SpinChem shall not be liable in respect of the non-performance of any of its obligations caused by any circumstances beyond its reasonable control including, but not limited to, strikes, lockouts, labor disputes of any kind (whether relating to its own employees or others), acts, omissions or regulations of any government or judicial action, fire, flood, explosion, natural catastrophe, military operations, blockade, sabotage, revolution, riot, civil commotion, war or civil war, plant breakdown, delay in delivery by subcontractors, computer or other equipment failure and inability to obtain equipment.

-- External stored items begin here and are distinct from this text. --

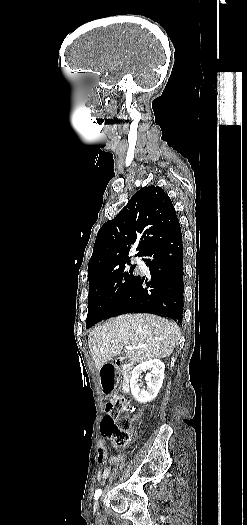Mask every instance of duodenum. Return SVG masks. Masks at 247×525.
<instances>
[{
    "label": "duodenum",
    "instance_id": "1",
    "mask_svg": "<svg viewBox=\"0 0 247 525\" xmlns=\"http://www.w3.org/2000/svg\"><path fill=\"white\" fill-rule=\"evenodd\" d=\"M133 365L124 358H118L102 365L100 369V383L105 394H110L116 384V372L123 376L122 389L128 392Z\"/></svg>",
    "mask_w": 247,
    "mask_h": 525
}]
</instances>
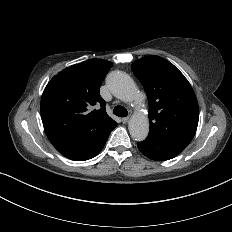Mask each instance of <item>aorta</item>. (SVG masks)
<instances>
[{
	"instance_id": "aorta-1",
	"label": "aorta",
	"mask_w": 232,
	"mask_h": 232,
	"mask_svg": "<svg viewBox=\"0 0 232 232\" xmlns=\"http://www.w3.org/2000/svg\"><path fill=\"white\" fill-rule=\"evenodd\" d=\"M107 85L112 94L124 102L140 104L145 98V95L138 90L134 80L124 72H111L107 77ZM128 128L133 139L145 140L149 133V119L145 114L137 112L130 118Z\"/></svg>"
}]
</instances>
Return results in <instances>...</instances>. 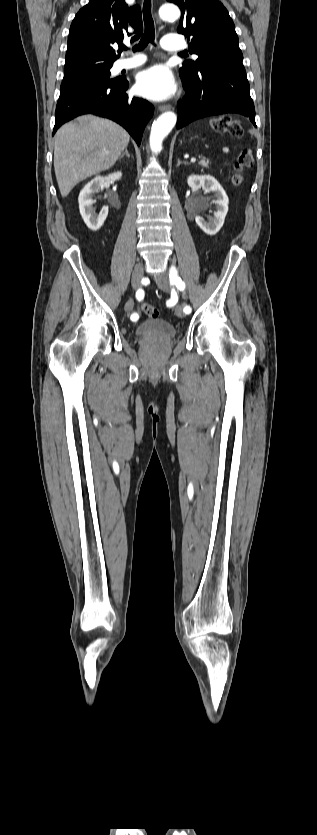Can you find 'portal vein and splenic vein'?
I'll return each mask as SVG.
<instances>
[{
    "mask_svg": "<svg viewBox=\"0 0 317 835\" xmlns=\"http://www.w3.org/2000/svg\"><path fill=\"white\" fill-rule=\"evenodd\" d=\"M191 161H195V158H192Z\"/></svg>",
    "mask_w": 317,
    "mask_h": 835,
    "instance_id": "18ae733b",
    "label": "portal vein and splenic vein"
}]
</instances>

17. GOVERNING LAW AND DISPUTE RESOLUTION

17.1. The Agreement shall be governed by the substantive laws of Sweden without regard to its conflict of laws provisions.

17.2. Subject to Section 17.3, any dispute, controversy or claim arising out of or in connection with the Agreement, or the breach, termination or invalidity thereof, shall be finally settled by arbitration by a sole arbitrator in accordance with the Arbitration Rules of the Arbitration Institute of the Stockholm Chamber of Commerce. The arbitration proceedings shall take place in Stockholm, Sweden.

17.3. If the amount of the relevant dispute does not exceed SEK 500,000 any dispute shall be settled exclusively by the district court of Umeå, Sweden.